The trial court examined the petition and stated that “the petition and accompanying exhibits are made a part of the record.” It did not say whether it was to be considered as evidence or merely as a pleading.

The petition stated the name and address of the obligor; it alleged appellant’s paternity of Quartasha, his duty to support her and the finding of those facts by a 1973 North Carolina court proceeding; it stated the date of birth of Quartasha and the fact that the North Carolina court had entered appellant’s name upon her birth certificate; and it stated that appellant had supported her from 1973 to 1976, at which time he ceased paying support monies. The petition further contained a list of monthly expenses required for support which was in the sum of $306.41. The petition was duly verified under oath dated April 11, 1983. The assertions made in the petition are in accord with the requirements of Code § 20-88.21.

The record contained a copy of the order of the North Carolina court which had found appellant to be the father of Quartasha with the duty to support her.
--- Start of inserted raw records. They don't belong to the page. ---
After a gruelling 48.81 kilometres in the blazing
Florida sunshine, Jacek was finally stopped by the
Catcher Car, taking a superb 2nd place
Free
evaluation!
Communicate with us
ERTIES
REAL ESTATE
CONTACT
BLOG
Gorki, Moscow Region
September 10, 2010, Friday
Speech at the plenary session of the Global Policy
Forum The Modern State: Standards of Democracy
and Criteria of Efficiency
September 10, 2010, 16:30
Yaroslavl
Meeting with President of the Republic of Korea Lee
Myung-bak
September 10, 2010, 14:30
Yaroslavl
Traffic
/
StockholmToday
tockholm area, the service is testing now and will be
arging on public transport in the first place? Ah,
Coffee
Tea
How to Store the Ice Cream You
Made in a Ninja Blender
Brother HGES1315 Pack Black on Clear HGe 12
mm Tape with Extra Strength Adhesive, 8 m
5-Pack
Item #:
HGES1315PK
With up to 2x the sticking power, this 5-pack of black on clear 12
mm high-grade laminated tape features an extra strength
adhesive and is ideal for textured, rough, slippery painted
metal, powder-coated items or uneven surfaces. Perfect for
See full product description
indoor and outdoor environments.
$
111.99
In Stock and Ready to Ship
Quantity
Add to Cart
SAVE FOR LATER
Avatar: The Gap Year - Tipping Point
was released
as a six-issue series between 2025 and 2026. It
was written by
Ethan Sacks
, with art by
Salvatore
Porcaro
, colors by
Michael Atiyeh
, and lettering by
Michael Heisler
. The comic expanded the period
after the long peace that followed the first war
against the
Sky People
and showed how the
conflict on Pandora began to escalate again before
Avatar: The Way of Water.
It further disclosed that a local court support worker briefly reviewed the allegations made in the petition. At the hearing in the trial court, the appellant testified that he is forty-one years old; that he has been employed by a Newport News shipyard for approximately eight years and earns about $300.00 per week; that he knows Quartasha’s mother; that although the North Carolina court declared him to be the father he, in fact, is not; that although he noted an appeal of that decision, he withdrew the appeal and supported Quartasha for about two years. After appellant testified in the trial court both sides rested.

In his argument to the trial court, appellant’s counsel did not contest the validity of the order declaring appellant to be Quartasha’s father. He made no motion concerning the evidence except to assert that since the affidavits contained in the petition were made more than two years prior to the hearing, the petition should not be considered as evidence in this cause. There is noth*76ing in the URESA statutes which prescribes a time limit between the execution of the petition or accompanying affidavits and the trial. We have been referred to no authority that requires a limitation and we have found none. The Revised Uniform Reciprocal Enforcement of Support Act, being remedial in nature, should be liberally construed so that its purpose of providing support for dependent children may be achieved. Scott v. Sylvester, 220 Va. 182, 185, 257 S.E.2d 774, 776 (1979). If there is to be a time limitation on supporting affidavits, it is a matter for declaration by the legislature not the courts.

After hearing argument, the trial court declared the URESA petiton “to be in good shape,” accepted the North Carolina court’s order and approved an agreement between counsel as to an amount to be paid for support.

We hold that the trial court properly upheld the URESA petition as a basis upon which to proceed against the appellant, and that the evidence supported its order.

Accordingly, finding no error in the judgment appealed from, that judgment is

Affirmed.

Barrow, J., and Hodges, J., concurred.

Codified in Code §§ 20-88.12 through 20-88.31.